Tuesday 18 March 2014

Memory Capacity Revision

LTM 
It is generally accepted that LTM has an unlimited capacity. It is possible to lose things through processes such as decay and interference but the loss does not occur because of capacity limitations.

STM
Researchers generally agree that STM has a limited capacity. If someone gives you a phone number to remember, it is impossible to recall it without rehearsal because STM has a limited capacity and items can get displaced. 

Jacobs
Jacobs devised one of the earliest attempts at measure the capacity of STM in 1887 called the digit span technique*. Jacobs found that on average, people could recall about 7 digits in this immediate serial recall task*.

George Miller
Wrote a famous article in 1956, called 'The Magical Number 7, Plus or Minus 2' in which he proposed that we can hold about 7 items in our STM, but there is a range of capacity between 5 and 9 items. 
Miller believed that our immediate memory span is determined by the number of 'chunks' of information we can hold rather than the number of individual letters or numerals. 
Also, memory span can be increased by chunking. 

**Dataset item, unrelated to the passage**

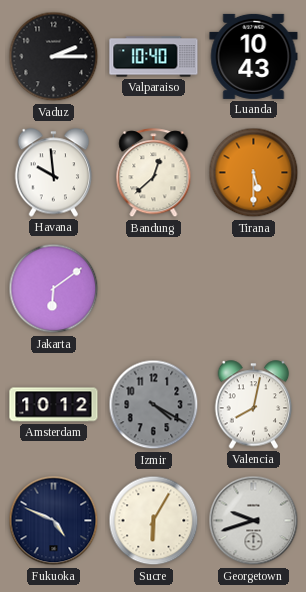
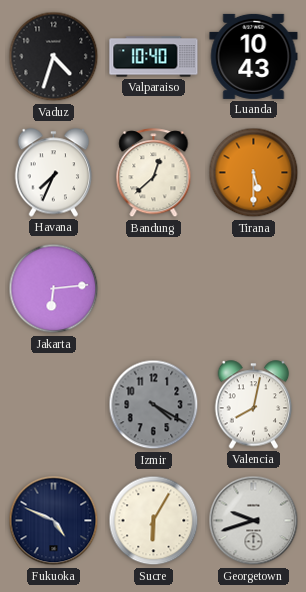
Vaduz: 2:15 -> 4:33
Havana: 9:59 -> 7:34
Jakarta: 6:09 -> 6:14
Amsterdam: 10:12 -> none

Some psychologists have criticised Miller's concept of chunking for being too vague. Simon (1974) found that the span as measured in chunks depends on the amount of information contained in the chunk. He experimented with the immediate serial recall technique with one-syllable, two-syllable and three syllable, and for two and eight word phrases. 
He found that the span in chunks was less with larger chunks, i.e eight word phrases, than with smaller chunks. 

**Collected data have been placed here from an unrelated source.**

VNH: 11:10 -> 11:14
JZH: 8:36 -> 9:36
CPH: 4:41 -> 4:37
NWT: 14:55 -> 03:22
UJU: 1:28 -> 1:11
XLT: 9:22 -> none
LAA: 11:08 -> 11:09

Glanzer and Razel (1974) used the recency effect rather than the digit span as a measure of the capacity of STM. They found that the recency effect 2.2 items when the stimulus material consisted of single, unrelated words, but increased to 1.5 sentences (i.e considerably more single words) when unfamiliar sentences were presented and to 2.2 proverbs when familiar proverbs (e.g. 'a stich in time saves nine') were used.